**Stored entries**
----

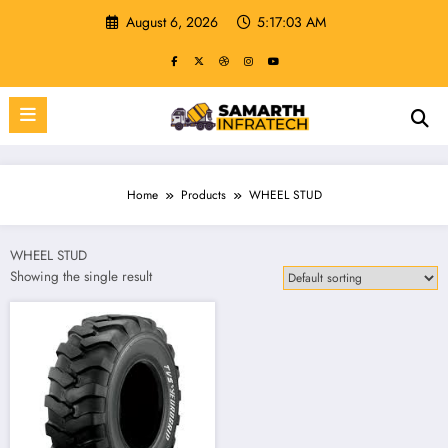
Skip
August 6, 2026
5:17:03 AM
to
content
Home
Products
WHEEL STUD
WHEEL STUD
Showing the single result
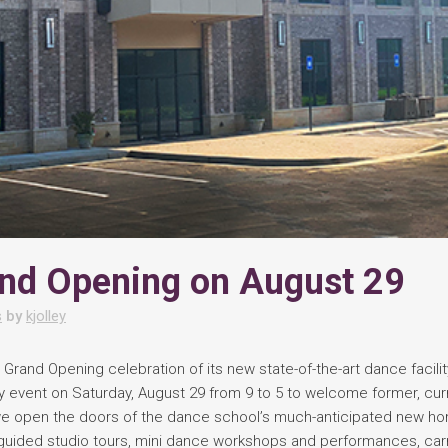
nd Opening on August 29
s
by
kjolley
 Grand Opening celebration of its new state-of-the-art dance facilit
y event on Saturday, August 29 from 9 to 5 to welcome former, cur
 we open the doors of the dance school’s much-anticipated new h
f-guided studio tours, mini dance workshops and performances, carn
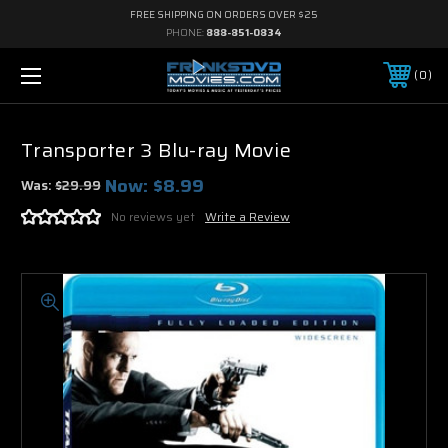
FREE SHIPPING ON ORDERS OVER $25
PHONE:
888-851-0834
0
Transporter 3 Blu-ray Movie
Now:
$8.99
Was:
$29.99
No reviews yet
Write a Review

----

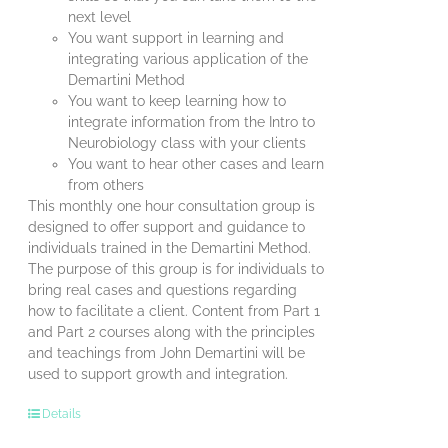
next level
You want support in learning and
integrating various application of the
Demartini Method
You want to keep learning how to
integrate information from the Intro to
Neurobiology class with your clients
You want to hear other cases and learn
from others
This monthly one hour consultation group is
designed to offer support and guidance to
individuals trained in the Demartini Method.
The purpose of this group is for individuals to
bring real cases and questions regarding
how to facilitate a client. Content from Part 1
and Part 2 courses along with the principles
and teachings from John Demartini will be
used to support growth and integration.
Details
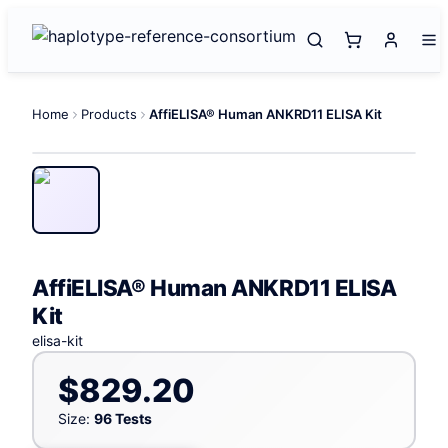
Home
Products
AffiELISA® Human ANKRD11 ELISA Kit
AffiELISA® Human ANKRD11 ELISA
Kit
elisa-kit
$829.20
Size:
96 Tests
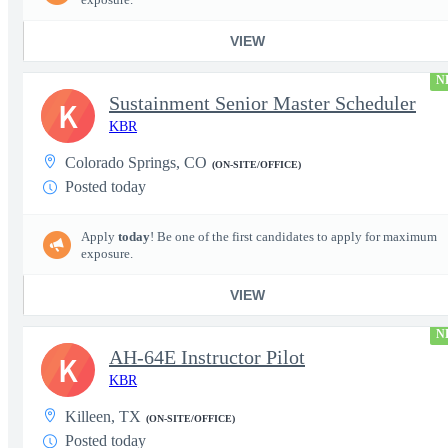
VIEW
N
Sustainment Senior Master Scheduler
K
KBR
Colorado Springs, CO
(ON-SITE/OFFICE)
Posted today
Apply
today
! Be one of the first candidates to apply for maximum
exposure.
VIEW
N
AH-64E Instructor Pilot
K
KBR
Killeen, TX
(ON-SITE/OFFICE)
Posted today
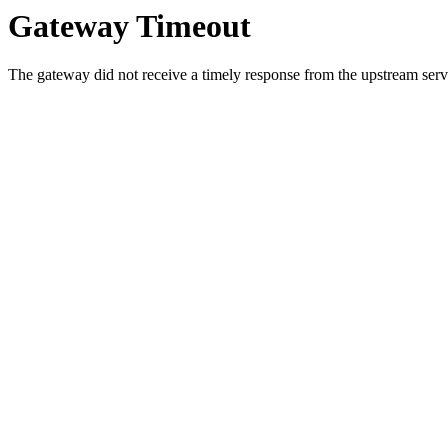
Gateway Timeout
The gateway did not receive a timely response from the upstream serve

----

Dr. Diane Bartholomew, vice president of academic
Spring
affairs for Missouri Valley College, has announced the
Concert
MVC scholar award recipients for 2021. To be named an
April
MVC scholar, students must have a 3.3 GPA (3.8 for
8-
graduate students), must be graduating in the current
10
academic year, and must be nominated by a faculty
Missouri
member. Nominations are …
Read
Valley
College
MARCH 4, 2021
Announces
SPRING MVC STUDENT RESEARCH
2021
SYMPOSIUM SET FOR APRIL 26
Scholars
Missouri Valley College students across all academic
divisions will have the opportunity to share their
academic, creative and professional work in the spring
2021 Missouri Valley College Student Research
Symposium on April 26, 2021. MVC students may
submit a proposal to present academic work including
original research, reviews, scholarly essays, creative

----

**WHAT YOU WILL DO**
Within the records above, determine the number of lines that hold the word "Demartini" and return only that value.

**TASK RESULT**
3